**Assignment:**
Output each line from the one that contains "Aceites solubles / Taladrinas" to the final line of the data below, exactly, and include nothing else.

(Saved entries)
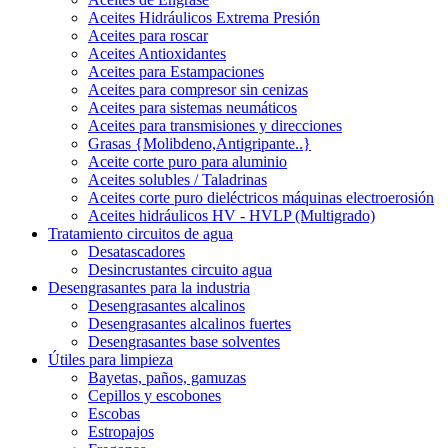
Aceites Hidráulicos Extrema Presión
Aceites para roscar
Aceites Antioxidantes
Aceites para Estampaciones
Aceites para compresor sin cenizas
Aceites para sistemas neumáticos
Aceites para transmisiones y direcciones
Grasas {Molibdeno,Antigripante..}
Aceite corte puro para aluminio
Aceites solubles / Taladrinas
Aceites corte puro dieléctricos máquinas electroerosión
Aceites hidráulicos HV - HVLP (Multigrado)
Tratamiento circuitos de agua
Desatascadores
Desincrustantes circuito agua
Desengrasantes para la industria
Desengrasantes alcalinos
Desengrasantes alcalinos fuertes
Desengrasantes base solventes
Útiles para limpieza
Bayetas, paños, gamuzas
Cepillos y escobones
Escobas
Estropajos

**Result of the exercise:**
Aceites solubles / Taladrinas
Aceites corte puro dieléctricos máquinas electroerosión
Aceites hidráulicos HV - HVLP (Multigrado)
Tratamiento circuitos de agua
Desatascadores
Desincrustantes circuito agua
Desengrasantes para la industria
Desengrasantes alcalinos
Desengrasantes alcalinos fuertes
Desengrasantes base solventes
Útiles para limpieza
Bayetas, paños, gamuzas
Cepillos y escobones
Escobas
Estropajos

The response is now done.